02.10.2023

DEFINING THE CAUCASUS: PROBLEMS OF CONTROLLED VOCABULARIES

by James Baillie

Fig. 1 Main geographical areas of the Caucasus region © J. Baillie 2023

I was in an academic bookshop recently on a trip back to the UK, searching through the history section. I was looking for books relating to my subject area, the medieval Caucasus – but they weren’t all to be found together, or even in all the places one might expect. The Byzantines, who ruled much of the Caucasus in the early medieval period, were included in Medieval History, along with books on western European contexts. The Ottomans who later replaced them as Anatolia’s primary power and dominated parts of the Caucasus in the early modern period, on the other hand, were in the Middle East section, as part of a wider category of ‘Area Studies’. The Caucasus itself was also in ‘Area Studies’, but within a subsection on Russia and former Soviet States. Area Studies also included a subsection for Africa, in which a singular volume caught my eye on ‘Medieval Africa’, a study that ran up to the year 1800.

What did that bookshop’s organisation mean for how customers saw those books, and the associations they made about them? Does the advent of Ottoman power remove places from what we should see as ‘European’ history? Is it right to see early modern Africa, adapting to and suffering under pressures and forms of colonialism from increasingly modern nation-states, as ‘medieval’, especially given the connotations of that term in public discourse? Is connecting the history of the Caucasus intimately to that of Russia, its former colonial power, a fair categorisation when for most of human history those regions had far livelier interactions with the Iranian and Anatolian worlds?
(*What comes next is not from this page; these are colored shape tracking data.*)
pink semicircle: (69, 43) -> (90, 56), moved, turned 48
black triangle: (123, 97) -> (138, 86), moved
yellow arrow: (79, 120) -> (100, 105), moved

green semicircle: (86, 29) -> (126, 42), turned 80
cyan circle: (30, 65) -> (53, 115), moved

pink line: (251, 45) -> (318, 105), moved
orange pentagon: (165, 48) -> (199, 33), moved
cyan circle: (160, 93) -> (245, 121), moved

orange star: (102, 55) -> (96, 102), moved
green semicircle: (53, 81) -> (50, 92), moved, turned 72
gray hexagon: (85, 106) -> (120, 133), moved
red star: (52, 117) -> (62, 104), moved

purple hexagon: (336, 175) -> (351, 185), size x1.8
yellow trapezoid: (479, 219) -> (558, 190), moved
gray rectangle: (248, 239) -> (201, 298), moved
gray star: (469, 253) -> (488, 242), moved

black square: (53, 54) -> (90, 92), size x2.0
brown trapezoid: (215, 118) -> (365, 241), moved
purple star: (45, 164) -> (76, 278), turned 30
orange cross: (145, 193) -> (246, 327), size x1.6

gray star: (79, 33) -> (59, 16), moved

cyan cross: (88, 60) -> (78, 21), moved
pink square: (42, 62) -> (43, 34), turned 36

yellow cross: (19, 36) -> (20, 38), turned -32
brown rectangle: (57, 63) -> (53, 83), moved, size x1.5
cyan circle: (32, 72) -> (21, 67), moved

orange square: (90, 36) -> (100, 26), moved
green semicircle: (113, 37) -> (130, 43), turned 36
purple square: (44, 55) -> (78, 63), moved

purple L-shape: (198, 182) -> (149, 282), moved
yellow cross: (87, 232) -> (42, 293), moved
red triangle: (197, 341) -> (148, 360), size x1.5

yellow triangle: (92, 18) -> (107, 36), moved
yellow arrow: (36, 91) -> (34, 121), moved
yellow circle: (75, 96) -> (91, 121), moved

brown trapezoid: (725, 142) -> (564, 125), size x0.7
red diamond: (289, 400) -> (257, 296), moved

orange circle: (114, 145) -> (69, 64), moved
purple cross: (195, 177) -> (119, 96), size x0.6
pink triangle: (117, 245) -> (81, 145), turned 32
How we categorise things, and how we imagine the connections between those categories, matters. It shapes how we conceptualise the world more broadly, where we look for links and comparisons between topics, and not just the answers we find but the questions we ask to begin with about the past.

In recent years, those category problems have become more complex as new technologies have increased our ability to model information in more flexible ways. Physical bookshelves or filing cabinets were once the norm for finding information, with a single, static reference system. Whilst connecting knowledge across multiple dimensions could be done before computers, maintaining complex systems of inter-referential cards was an exercise few had time for. Now, via keyword searches that can pick out varied categorisations or even generate them in the moment from the text of documents, we all seek information using complex multi-dimensional categorisation systems almost every day of our lives.

The digital humanities thus force us to examine how we categorise information. Sometimes, when people think of humanities computing, they focus on large-scale data gathering and processing. The revolution in modern systems for storing and conceptualising information can, however, matter at least as much. This is something I see directly in my role at the Institute of Iranian studies. I’m a project staff member working on the Caucasus Digital Repository (CDR) project, constructing a long-term online storage and cataloguing system for digital-format humanities materials relating to the Caucasus region. In particular, we need our ‘shelving’ system for classifying the resources we’re including in the project. This means constructing a controlled vocabulary – a limited, clearly defined set of terms that can be used for people to find the information they want. That, in turn, leads to a wide array of categorisation puzzles with no easy answers.

Even defining the geography of the Caucasus raises immediate questions. Most people understand it as a broad sweep including the areas north of, south of, and between the Greater and Lesser Caucasus mountain ranges [Fig. 1]. Some Armenians, however, object to the inclusion of the Armenian highlands, south of the Lower Caucasus range, in a ‘Caucasus’ terminology that they see largely as a colonial Russian imposition. Abandoning the term entirely, conversely, can lead to carving up the region based on modern national distinctions, which has its own problems. The geography of the Caucasus is still politically contested, most notably in Artsakh/Karabakh, South Ossetia, and Abkhazia, but most of the region has moved between polities and mixed ethnic groups in complex ways.

Time adds further complexity. Modern terms may not apply well and historical ones may be hotly contested, especially where states contest claims to particular historical polities or cultures. Periodisation itself can be contested: scholars in the Caucasus often use a ‘long medieval’ concept, which comes from Soviet theories that suggest the ‘medieval’ period ended only when serfdom did, to refer to everything until around 1800 as medieval. This, however, risks portraying early modern Caucasia as in some way archaic compared to Europe, as we saw with the ‘Medieval Africa’ volume in the bookshop mentioned earlier.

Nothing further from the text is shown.